Texas Federal Court Holds Limitations Period May Not Have Run on FDCPA Claim if Creditor Obtained Default Judgment in Improper Venue

The United States District Court for the Eastern District of Texas recently denied a debt collector’s motion to dismiss, holding that the one-year statute of limitations under the FDCPA may not have commenced if the creditor brought its action against the debtor in an improper venue.  See Barboza v. Weinstein & Riley, P.S., 2020 WL 5849549 (E.D. Tex. 2020).  In the case, the defendant debt collector filed an action against plaintiff in state court in 2010, obtaining a default judgment in 2011.  In 2019, defendant filed a garnishment action against plaintiff’s bank, seeking to turn over plaintiff’s funds.  Plaintiff then brought this action alleging a violation of the FDCPA.  Specifically, plaintiff alleged that defendant violated Section 1692i, which prohibits a debt collector from bringing an action in a venue unless (i) it is enforcing a security interest against real property in that county or judicial district, (ii) the debtor resides in that county or judicial district, or (iii) the debtor entered into the contract at issue in that county or judicial district.  Defendant filed a motion to dismiss, arguing that a garnishment action was not subject to 1692i and that any claim relating to the 2010 action would be outside the FDCPA’s one-year statute of limitations.

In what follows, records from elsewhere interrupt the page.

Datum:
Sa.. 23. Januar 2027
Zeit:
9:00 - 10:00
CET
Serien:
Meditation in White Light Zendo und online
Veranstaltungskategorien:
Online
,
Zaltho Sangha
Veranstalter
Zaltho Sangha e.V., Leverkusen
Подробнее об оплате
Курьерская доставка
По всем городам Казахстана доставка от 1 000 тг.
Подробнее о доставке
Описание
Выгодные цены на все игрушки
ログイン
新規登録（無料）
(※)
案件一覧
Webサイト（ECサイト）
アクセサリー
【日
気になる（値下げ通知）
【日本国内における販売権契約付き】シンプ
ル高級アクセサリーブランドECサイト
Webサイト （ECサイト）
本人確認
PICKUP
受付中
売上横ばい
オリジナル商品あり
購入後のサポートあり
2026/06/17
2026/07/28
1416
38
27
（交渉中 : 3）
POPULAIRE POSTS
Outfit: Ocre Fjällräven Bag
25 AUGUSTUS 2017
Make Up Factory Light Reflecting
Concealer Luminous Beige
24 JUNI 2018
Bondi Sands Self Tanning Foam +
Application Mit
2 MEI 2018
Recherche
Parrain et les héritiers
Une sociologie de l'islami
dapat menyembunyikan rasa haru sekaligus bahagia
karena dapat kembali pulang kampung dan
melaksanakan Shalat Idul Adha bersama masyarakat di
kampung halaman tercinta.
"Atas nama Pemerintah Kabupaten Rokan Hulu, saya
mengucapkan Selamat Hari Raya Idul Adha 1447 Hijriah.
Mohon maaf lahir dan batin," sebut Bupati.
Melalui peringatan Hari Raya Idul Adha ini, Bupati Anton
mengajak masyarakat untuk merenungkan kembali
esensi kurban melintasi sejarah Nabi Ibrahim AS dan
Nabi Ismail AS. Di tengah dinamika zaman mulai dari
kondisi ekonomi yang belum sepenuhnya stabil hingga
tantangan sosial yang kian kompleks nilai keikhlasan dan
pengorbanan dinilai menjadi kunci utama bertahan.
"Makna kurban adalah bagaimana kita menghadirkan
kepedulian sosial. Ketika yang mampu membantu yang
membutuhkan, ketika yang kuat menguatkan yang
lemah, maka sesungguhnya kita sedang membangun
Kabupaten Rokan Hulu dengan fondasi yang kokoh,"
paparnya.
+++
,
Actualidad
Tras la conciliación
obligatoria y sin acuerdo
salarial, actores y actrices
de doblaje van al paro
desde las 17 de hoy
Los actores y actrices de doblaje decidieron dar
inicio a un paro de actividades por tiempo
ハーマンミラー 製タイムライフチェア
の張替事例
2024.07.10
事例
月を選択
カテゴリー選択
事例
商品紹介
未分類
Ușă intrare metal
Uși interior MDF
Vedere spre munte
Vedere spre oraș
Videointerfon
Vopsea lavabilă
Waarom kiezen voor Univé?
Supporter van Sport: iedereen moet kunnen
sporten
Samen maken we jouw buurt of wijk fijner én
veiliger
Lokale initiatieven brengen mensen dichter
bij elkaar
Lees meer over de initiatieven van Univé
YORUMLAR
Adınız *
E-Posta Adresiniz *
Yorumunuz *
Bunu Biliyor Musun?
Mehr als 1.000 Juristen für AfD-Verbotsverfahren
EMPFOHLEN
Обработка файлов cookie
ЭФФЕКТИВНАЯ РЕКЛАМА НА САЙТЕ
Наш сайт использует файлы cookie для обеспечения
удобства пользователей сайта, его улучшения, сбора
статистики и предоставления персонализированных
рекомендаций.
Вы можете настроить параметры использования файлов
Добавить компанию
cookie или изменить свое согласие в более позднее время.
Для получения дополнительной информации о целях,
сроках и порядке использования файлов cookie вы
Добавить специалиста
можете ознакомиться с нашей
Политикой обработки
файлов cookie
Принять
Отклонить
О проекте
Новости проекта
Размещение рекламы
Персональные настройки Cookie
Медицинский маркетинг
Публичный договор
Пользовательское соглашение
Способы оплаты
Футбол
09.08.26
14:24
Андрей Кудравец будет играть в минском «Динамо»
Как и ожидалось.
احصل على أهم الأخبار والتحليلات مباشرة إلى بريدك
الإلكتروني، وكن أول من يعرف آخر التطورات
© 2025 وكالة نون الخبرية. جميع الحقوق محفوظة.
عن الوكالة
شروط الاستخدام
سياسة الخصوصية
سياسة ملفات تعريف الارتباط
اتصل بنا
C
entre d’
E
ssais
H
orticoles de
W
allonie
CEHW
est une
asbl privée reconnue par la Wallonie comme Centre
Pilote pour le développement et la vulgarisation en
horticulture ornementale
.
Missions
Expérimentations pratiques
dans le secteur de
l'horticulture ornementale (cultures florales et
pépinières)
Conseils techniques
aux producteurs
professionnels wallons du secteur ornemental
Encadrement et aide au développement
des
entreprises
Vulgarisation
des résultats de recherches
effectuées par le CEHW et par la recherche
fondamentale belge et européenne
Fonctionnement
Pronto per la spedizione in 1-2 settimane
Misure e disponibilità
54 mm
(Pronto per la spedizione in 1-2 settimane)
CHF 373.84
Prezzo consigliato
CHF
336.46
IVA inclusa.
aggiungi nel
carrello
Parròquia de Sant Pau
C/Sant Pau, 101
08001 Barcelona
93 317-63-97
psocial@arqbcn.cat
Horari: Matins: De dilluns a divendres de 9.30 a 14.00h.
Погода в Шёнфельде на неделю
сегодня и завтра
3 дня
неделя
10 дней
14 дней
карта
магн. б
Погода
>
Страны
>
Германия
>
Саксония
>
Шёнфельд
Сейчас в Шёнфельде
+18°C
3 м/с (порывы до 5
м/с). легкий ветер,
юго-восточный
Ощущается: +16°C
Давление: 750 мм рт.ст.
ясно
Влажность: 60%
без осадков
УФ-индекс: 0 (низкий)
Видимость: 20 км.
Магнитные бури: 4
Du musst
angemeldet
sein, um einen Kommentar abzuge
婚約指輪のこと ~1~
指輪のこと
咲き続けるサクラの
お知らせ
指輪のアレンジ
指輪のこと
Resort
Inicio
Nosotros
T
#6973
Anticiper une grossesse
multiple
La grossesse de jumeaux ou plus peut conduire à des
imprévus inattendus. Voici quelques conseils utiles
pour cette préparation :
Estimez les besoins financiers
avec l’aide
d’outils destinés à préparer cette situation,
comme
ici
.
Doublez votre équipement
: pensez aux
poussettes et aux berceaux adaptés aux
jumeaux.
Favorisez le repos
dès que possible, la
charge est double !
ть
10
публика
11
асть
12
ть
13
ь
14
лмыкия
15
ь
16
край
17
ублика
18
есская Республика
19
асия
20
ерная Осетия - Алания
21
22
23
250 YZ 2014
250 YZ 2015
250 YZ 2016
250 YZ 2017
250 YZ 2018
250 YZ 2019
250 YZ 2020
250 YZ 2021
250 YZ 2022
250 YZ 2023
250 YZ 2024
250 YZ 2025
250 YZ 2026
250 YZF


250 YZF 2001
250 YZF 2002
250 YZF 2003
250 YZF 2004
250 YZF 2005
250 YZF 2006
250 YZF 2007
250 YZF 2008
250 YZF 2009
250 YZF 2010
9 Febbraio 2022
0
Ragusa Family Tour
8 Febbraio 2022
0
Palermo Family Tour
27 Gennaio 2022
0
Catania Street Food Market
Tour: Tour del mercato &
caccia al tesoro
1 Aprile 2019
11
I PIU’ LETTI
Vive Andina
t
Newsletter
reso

The Court denied the motion.  First, the Court found that the one-year limitations period for a violation under 1692i does not begin to run until the debtor receives notice of the lawsuit.  Here, the parties did not present the Court with any information about when plaintiff received notice of the 2010 lawsuit, so the Court denied the motion with regard to the 2010 lawsuit.  Second, the Court found that the 2019 garnishment action may have restarted the limitations period.  Adopting a two-step analysis from the 9th Circuit, the Court found that a garnishment action may constitute a “legal action” subject to 1692i if the original action resulting in a default judgment was brought in an improper venue.  In this case, “[a]s alleged, the Credit Card Suit was filed in the wrong venue, and hence, the Default Judgment was secured in the wrong venue.”  Accordingly, the Court denied the motion to dismiss.